Çocuk yetiştirirken birçok ailenin  içine düştüğü yanlış davranışların başında; cezayı önde tutan sıkı tutum, her şeye boş veren gevşek tutum, ne zaman, nerede, ne uygulayacağı belli olmayan tutarsız tutumlar gelmektedir. Bunlardan sakınınız. Yine istediğinizi yaptırmak için kendinize acındırmayın ya da hatalarında küsmeyin. Gün boyu en yüksek perdeden avaz-avaz bağırmayın. Çocuğunuza beddua etmeyin, aşağılamayın, suçluluk duygusu aşılamaya çalışmayın, başkalarının yanında onu küçük düşürmeyin.

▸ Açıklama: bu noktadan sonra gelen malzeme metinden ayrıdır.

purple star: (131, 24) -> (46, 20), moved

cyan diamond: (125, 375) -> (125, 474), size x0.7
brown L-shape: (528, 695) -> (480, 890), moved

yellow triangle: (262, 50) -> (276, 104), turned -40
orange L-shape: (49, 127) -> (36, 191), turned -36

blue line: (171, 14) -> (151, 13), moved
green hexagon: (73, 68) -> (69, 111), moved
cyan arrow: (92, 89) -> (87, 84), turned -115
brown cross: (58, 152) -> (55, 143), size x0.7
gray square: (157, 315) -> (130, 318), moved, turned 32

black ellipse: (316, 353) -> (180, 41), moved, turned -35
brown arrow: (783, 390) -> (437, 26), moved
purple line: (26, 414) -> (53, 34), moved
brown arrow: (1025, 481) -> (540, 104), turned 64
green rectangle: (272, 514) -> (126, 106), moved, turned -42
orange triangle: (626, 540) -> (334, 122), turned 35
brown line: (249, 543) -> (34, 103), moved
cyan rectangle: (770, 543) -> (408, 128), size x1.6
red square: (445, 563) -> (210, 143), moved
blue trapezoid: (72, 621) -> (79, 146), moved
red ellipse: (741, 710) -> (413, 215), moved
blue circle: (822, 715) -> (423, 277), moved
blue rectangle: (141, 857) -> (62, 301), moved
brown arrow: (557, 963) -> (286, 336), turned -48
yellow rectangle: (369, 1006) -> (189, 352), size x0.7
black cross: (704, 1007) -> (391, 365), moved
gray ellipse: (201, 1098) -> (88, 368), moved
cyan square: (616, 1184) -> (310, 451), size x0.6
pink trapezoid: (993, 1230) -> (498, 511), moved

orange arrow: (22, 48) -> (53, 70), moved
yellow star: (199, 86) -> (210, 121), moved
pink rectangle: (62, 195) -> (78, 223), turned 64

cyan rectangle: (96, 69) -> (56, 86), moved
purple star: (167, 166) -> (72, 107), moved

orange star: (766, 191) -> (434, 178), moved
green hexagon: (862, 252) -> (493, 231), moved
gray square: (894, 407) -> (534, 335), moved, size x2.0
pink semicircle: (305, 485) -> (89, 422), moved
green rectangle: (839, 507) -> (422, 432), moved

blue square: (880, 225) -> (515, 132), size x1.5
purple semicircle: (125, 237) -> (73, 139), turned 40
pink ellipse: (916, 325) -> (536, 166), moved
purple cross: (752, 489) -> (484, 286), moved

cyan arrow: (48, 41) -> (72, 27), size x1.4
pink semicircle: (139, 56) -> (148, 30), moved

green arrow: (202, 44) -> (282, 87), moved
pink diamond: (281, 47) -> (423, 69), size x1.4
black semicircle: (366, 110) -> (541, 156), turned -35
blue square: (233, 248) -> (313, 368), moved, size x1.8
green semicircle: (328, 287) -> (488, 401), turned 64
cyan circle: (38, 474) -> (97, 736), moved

Dayağın; tüm insan ilişkilerinde olduğu gibi çocuk yetiştirmede de asla yeri yoktur. Dayak cennetten değil, Ayşe hanımın ya da Mehmet beyin elinden çıkmıştır. Dayak; atanı utandıran, dövüleni küçülten, izleyenleri de en azından üzen yanlış bir davranıştır. Bir anlık öfkeyle verilen genellikle amacını aşan, kaybettirdikleri kazandırdıklarından çok daha fazla olan, etkisi kısa süren bir yıldırma yöntemidir.  Sonunda dayak atan suçlu; dayak yiyen mazlum durumuna düşer. Genelde çocuklar suçlu olduğu için değil, anne ve babalar o gün günlerinde olmadıkları ya da sinirli oldukları için dayak yemişlerdir. Dayak atan anne ve babalar şöyle geriye dönüp bir baksalar ne kadar haksız ve gereksiz olarak çocuklarına dayak attıklarını göreceklerdir. Eğer çocuk dayakla düzelseydi ilk dayakla zaten düzelirdi. Dayağın çocuk eğitiminde asla yeri yoktur, kesinlikle denemeyiniz.

Çocuğumuzu yetiştirirken nasıl davranalım?“ sorusuna gelince; öncelikle kendi davranışlarınızla ona örnek olun. Önce kendinizi yetiştirin. Eşinizle çocuğunuzu yetiştirme konusunda ortak bir tutum belirleyin ve büyüklerin bu tutumu bozmasına asla izin vermeyin. Ceza vermeden önce mutlaka çocuğunuzu dinleyin. Yaptığını detaylı olarak anlatmasını isteyin. Olayı anlatırken çocuğunuz kendi yanlışlarını daha iyi görecektir. Siz de değişik bir bakış açısı ve onun gözüyle olayı değerlendirecek, acele ve yanlış karar vermeden önce düşünme fırsatı bulacaksınız.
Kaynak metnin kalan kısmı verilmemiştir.